Anticamente, il sacramento della comunione veniva preso dalle ragazze a 14 anni e a Lugo non dava solamente la possibilità di mangiare la particola a messa. Alle ragazze che avevano fatto la comunione veniva regalata circa una libbra di pane al giorno per cinque anni

Ancora oggi possiamo dire che è così, anche se la rilevanza è decisamente diminuita. Eppure l'esistenza di uomini e donne in Italia è ancora scandita da riti religiosi che accompagnano i diversi passaggi della crescita dell'individuo. Dal battesimo all'estrema unzione, sono diverse le ritualità, soprattutto cattoliche, che marcano il procedere degli anni. E ogni rito ha le sue procedure, anche se poi le tradizioni locali s'inseriscono e creano delle situazioni originali di paese in paese.

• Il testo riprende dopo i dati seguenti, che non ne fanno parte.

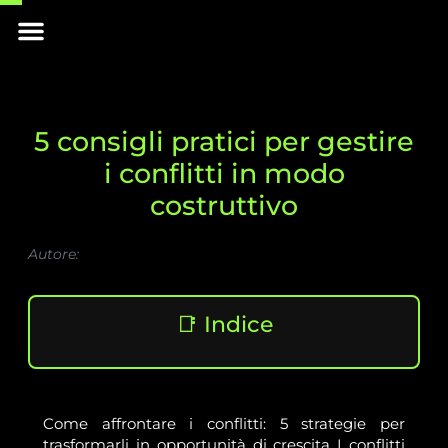
Skip
Menu
to
INIZIA IL VIAGGIO
content
5 consigli pratici per gestire
i conflitti in modo
costruttivo
Autore:
📑 Indice
Come affrontare i conflitti: 5 strategie per
trasformarli in opportunità di crescita I conflitti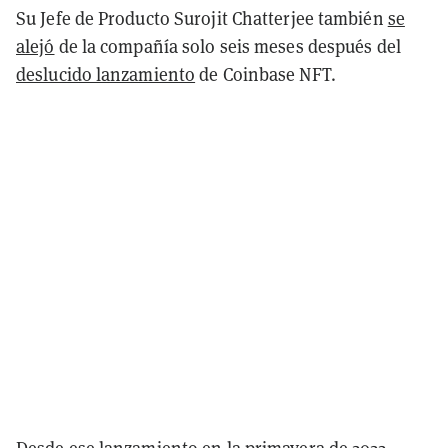
Su Jefe de Producto Surojit Chatterjee también
se
alejó
de la compañía solo seis meses después del
deslucido lanzamiento
de Coinbase NFT.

Un esempio è la cosiddetta "iscrizione al pane della chiesa" che avveniva nel giorno della prima comunione delle ragazze di Lugo, località oggi sotto il comune di Grezzana. Anticamente, il sacramento della comunione veniva preso dalle ragazze a 14 anni e a Lugo non dava solamente la possibilità di mangiare la particola a messa. Alle ragazze che avevano fatto la comunione veniva regalata circa una libbra di pane al giorno. Pane vero, non quello simbolico dell'ultima cena rievocato nelle funzioni della domenica. Questo dono veniva fatto alle 14enni quotidianamente per cinque anni. Questa sorta di diritto però si poteva perdere se le giovani si comportavano in modo disdicevole. E alla fine di questi cinque anni, come ringraziamento per il pane ricevuto, le ragazze erano solite fondere la cera di quattro candele per creare un grosso cero a forma di croce da donare alla chiesa.